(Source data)
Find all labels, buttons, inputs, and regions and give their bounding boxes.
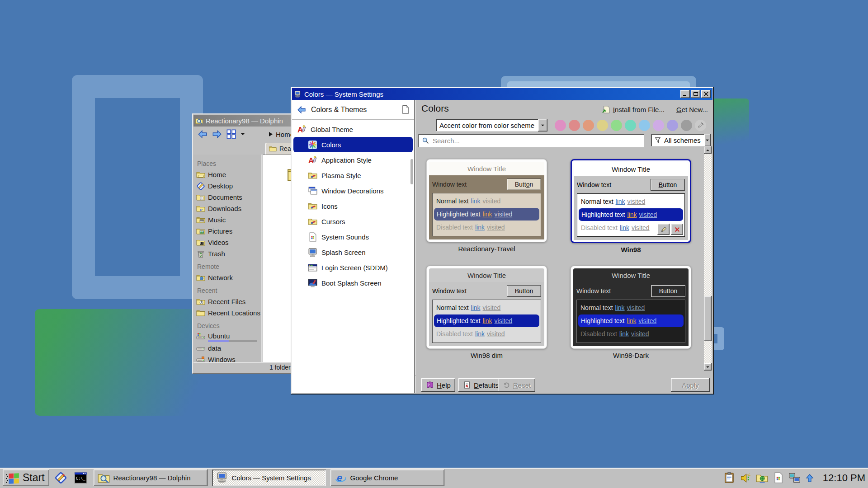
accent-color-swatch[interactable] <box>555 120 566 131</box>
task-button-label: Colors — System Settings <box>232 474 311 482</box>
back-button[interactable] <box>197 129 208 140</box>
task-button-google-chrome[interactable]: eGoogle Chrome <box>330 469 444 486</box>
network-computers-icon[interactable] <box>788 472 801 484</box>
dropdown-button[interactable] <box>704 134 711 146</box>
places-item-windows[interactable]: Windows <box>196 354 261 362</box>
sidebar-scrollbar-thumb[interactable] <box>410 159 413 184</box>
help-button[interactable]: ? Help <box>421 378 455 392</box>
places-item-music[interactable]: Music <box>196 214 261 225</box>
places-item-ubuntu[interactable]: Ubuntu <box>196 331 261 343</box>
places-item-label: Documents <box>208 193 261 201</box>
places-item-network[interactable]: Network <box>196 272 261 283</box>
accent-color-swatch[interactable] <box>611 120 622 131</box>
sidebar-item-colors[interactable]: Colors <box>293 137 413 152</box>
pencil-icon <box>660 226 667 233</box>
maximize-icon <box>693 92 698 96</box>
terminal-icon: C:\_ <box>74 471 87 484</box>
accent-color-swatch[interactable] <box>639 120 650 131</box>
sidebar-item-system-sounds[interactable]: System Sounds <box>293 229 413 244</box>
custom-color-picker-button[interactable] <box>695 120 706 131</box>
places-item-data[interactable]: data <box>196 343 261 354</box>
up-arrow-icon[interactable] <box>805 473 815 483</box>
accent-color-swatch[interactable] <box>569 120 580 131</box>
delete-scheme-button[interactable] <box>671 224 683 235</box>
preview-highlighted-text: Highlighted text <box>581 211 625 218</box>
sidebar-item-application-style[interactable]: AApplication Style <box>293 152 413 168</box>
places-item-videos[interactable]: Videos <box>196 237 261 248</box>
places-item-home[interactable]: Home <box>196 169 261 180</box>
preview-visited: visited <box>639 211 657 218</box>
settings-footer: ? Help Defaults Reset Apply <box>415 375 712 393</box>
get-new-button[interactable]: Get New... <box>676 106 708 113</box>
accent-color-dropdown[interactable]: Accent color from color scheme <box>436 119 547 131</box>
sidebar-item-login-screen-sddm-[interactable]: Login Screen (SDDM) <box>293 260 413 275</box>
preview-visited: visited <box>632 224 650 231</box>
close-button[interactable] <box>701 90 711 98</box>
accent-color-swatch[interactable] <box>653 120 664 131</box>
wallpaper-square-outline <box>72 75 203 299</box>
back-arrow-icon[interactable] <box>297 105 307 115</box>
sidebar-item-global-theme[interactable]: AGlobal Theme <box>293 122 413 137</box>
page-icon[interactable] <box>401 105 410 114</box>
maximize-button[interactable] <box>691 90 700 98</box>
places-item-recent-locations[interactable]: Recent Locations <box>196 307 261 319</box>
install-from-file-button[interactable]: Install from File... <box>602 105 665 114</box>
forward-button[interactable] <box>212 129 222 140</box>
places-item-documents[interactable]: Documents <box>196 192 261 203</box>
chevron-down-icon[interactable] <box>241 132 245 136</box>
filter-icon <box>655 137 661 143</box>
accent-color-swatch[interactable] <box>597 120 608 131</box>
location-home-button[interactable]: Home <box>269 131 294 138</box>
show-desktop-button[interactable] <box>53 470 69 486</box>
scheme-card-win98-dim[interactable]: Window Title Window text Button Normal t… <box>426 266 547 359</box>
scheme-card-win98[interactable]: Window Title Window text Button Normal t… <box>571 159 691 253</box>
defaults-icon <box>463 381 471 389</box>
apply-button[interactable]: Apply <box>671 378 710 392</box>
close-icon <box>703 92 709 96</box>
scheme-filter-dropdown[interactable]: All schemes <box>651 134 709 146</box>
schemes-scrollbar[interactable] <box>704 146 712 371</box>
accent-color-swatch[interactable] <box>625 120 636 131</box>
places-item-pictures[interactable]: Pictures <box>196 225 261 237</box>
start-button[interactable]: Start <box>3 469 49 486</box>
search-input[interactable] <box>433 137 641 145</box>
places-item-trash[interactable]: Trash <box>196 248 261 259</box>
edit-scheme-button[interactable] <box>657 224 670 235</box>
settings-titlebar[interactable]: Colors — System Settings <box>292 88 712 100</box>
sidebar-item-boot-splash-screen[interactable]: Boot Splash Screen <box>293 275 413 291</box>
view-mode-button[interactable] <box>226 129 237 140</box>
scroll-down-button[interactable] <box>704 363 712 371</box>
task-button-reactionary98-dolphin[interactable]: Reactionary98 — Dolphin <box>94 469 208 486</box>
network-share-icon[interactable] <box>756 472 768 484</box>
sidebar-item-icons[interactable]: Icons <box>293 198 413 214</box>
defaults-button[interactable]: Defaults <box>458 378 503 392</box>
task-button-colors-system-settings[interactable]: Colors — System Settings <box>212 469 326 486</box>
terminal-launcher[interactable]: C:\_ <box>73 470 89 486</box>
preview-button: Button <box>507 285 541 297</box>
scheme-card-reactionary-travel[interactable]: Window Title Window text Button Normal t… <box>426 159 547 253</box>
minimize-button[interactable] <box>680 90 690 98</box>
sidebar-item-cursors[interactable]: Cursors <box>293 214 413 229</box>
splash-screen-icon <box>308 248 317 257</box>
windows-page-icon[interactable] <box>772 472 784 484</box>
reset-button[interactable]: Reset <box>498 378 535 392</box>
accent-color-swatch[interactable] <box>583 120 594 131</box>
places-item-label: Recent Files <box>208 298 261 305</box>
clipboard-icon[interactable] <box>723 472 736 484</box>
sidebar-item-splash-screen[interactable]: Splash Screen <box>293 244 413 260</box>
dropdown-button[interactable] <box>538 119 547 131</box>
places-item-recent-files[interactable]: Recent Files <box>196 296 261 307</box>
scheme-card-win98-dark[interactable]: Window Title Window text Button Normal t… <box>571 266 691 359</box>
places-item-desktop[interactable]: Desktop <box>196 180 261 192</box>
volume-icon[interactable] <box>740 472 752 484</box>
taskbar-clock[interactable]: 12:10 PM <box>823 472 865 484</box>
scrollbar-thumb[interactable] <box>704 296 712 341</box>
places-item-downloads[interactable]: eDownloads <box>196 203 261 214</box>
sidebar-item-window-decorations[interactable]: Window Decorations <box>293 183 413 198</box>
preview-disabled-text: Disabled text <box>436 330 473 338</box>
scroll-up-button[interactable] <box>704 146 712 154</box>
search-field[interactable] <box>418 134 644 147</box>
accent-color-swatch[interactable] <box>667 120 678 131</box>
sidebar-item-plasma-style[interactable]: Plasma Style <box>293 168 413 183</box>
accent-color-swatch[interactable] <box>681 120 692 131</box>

* **Work instruction**
Across the entries, each line containing the word "Reset" is to be counted once; the total alone is to be given.

* **Written solution**
2